Persis made haste to disclaim any such intention. "What you want is a fan, Mis' West, and a cup of tea, to quiet your nerves down. You've got to get braced up before Mr. West comes in, or he'll be at you to find out what the trouble is. And when a man gets a little joke like this on his wife, he's bound to make it last the rest of his natural life."
Leaving her friend to compose herself, Persis hurried to the kitchen and brewed the restorative cup of tea she had recommended. As she carried it to her patient the telephone lifted up its voice.
Mrs. West counted the rings. "One, two, three, four. That's Nellie Gibson's call, Persis. I wish you'd listen and see if you can find out if Josephine Newhall has got there yet. Nellie's been talking of that visit all winter."
Persis complied unhesitatingly. In Clematis no kill-joy had arisen to question the propriety of listening to the conversation of the other subscribers to a party line. It was the universal understanding that one of the foremost if not the chief advantage in having a telephone, was the gratification to be derived from overhearing the confidences of one's neighbors. To have denominated this eavesdropping, would have aroused general indignation.

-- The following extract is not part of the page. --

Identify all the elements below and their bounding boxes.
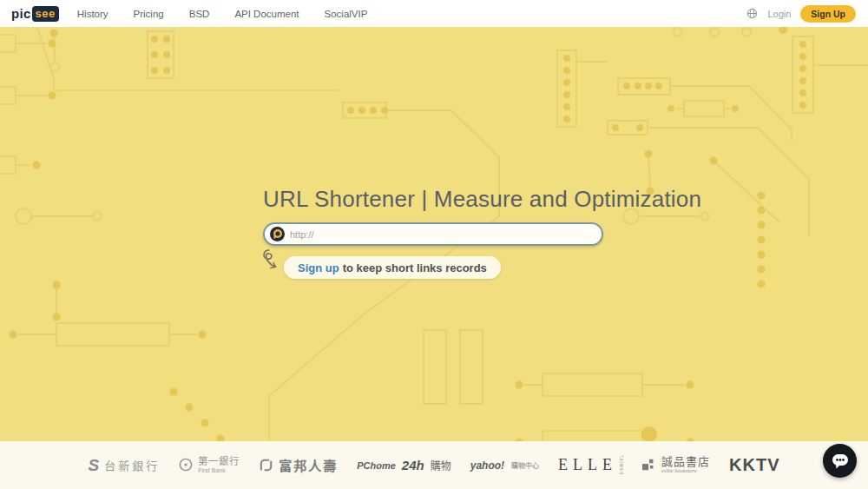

Persis took down the telephone without a qualm and instantly recognized the high-pitched voice of Mrs. Gibson, Thomas Hardin's sister. She was speaking more loudly than is necessary in such conversation and with a seeming lack of amiability.

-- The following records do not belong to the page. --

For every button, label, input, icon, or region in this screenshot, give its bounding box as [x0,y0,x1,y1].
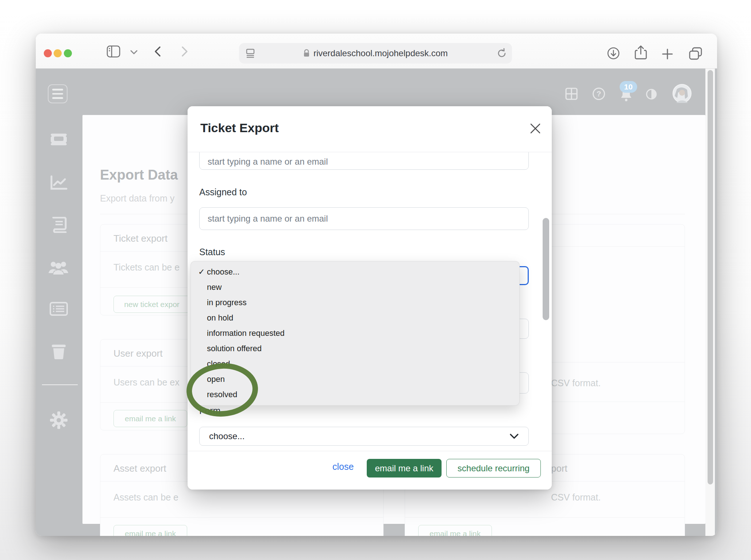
status-option[interactable]: in progress [191,295,519,310]
card-body: CSV format. [551,492,601,503]
sidebar-toggle-icon[interactable] [107,45,120,58]
asset-export-email-link-button[interactable]: email me a link [113,525,187,536]
menu-hamburger-icon[interactable] [48,84,68,103]
card-title: Asset export [113,463,166,474]
chevron-down-icon [509,433,519,439]
card-body: CSV format. [551,378,601,388]
form-select[interactable]: choose... [199,427,529,446]
address-bar[interactable]: riverdaleschool.mojohelpdesk.com [239,43,512,64]
avatar[interactable] [673,84,692,103]
sidebar-item-trash[interactable] [51,343,66,359]
browser-titlebar: riverdaleschool.mojohelpdesk.com [36,34,717,69]
close-window-button[interactable] [44,49,52,57]
page-scrollbar-thumb[interactable] [708,70,713,484]
chevron-down-icon[interactable] [130,50,138,55]
sidebar-divider [42,384,78,385]
page-settings-icon[interactable] [245,43,256,64]
assigned-to-input[interactable] [199,207,529,230]
status-option[interactable]: solution offered [191,341,519,356]
new-tab-icon[interactable] [662,48,673,60]
card-body: Tickets can be e [113,262,180,273]
schedule-recurring-button[interactable]: schedule recurring [446,459,541,477]
checkmark-icon: ✓ [198,264,205,280]
sidebar-item-tickets[interactable] [50,133,68,146]
modal-header: Ticket Export [188,106,552,152]
apps-grid-icon[interactable] [565,88,578,100]
page-title: Export Data [100,167,178,183]
email-me-a-link-button[interactable]: email me a link [367,459,442,477]
contrast-toggle-icon[interactable] [646,88,657,100]
status-label: Status [199,247,225,257]
back-button-icon[interactable] [153,46,162,57]
sidebar-item-reports[interactable] [50,175,68,191]
lock-icon [303,49,310,58]
user-export-email-link-button[interactable]: email me a link [113,410,187,427]
modal-close-link[interactable]: close [332,461,354,472]
url-text: riverdaleschool.mojohelpdesk.com [313,48,448,58]
page-subtitle: Export data from y [100,193,174,204]
modal-footer: close email me a link schedule recurring [188,451,552,490]
status-option[interactable]: information requested [191,326,519,341]
sidebar-item-users[interactable] [48,260,69,275]
help-icon[interactable]: ? [593,88,605,100]
form-select-value: choose... [209,431,244,441]
status-option[interactable]: ✓ choose... [191,264,519,280]
downloads-icon[interactable] [607,47,620,60]
sidebar-item-settings[interactable] [50,411,68,429]
modal-title: Ticket Export [200,121,279,135]
new-ticket-export-button[interactable]: new ticket expor [113,296,190,313]
notification-count-badge: 10 [620,81,637,93]
card-title: Ticket export [113,233,167,244]
card-body: Users can be ex [113,377,180,388]
card-body: Assets can be e [113,492,178,503]
sidebar-item-knowledge-base[interactable] [50,217,67,233]
modal-scrollbar-thumb[interactable] [543,218,549,320]
assigned-to-label: Assigned to [199,187,247,197]
ticket-export-modal: Ticket Export Assigned to Status ✓ choos… [188,106,552,490]
sidebar-item-lists[interactable] [50,302,68,316]
status-option[interactable]: new [191,280,519,295]
reload-icon[interactable] [497,43,507,64]
share-icon[interactable] [635,45,647,60]
forward-button-icon[interactable] [180,46,189,57]
right-export-email-link-button[interactable]: email me a link [418,525,492,536]
minimize-window-button[interactable] [54,49,62,57]
card-title: User export [113,348,162,359]
maximize-window-button[interactable] [64,49,72,57]
card-title: port [551,463,567,474]
status-option[interactable]: on hold [191,310,519,326]
tab-overview-icon[interactable] [688,47,703,61]
close-icon[interactable] [529,122,542,135]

"Well if you won't come to supper to-night, when will you come? Set a time right now."
"Really I don't know, Nellie." Persis started as the gentle deprecating tones reached her ears. "I'm pretty busy at this season.
I guess I hadn't better say--"
"Fiddlesticks and folderol! I know just how busy you are. I guess if Persis Dale hadn't thrown you over like a worn-out shoe, you'd have found time enough to get over to see her every blessed night of the world."
It was clearly the moment for Persis to hang up the receiver.
Regrettable as it is to record, she listened with a seeming accession of interest for Thomas' reply. But his only answer was a discreet silence.
"When you talk of being busy," Mrs. Gibson continued witheringly, "I know what's in your mind. You mean you won't come to this house while Josephine is here."
Still silence on the part of Thomas.
"Thomas Hardin," his sister burst out, "why don't you say something? I can stand a man that takes the roof off when he's mad lots better than the kind that shut up like clams. Are you coming to supper this week or not?"
"No, Nellie, I guess not."
"You mean you're not coming near the house while Josephine stays? Be a man. Speak out plain."
"Nellie," said the goaded Thomas, acting on her counsel, "I haven't got a thing against any friend of yours, but I'm tired of your match-making."
"Match-making!" Mrs. Gibson repeated, like most who adopt that most thankless of the professions ready on the instant to repudiate it.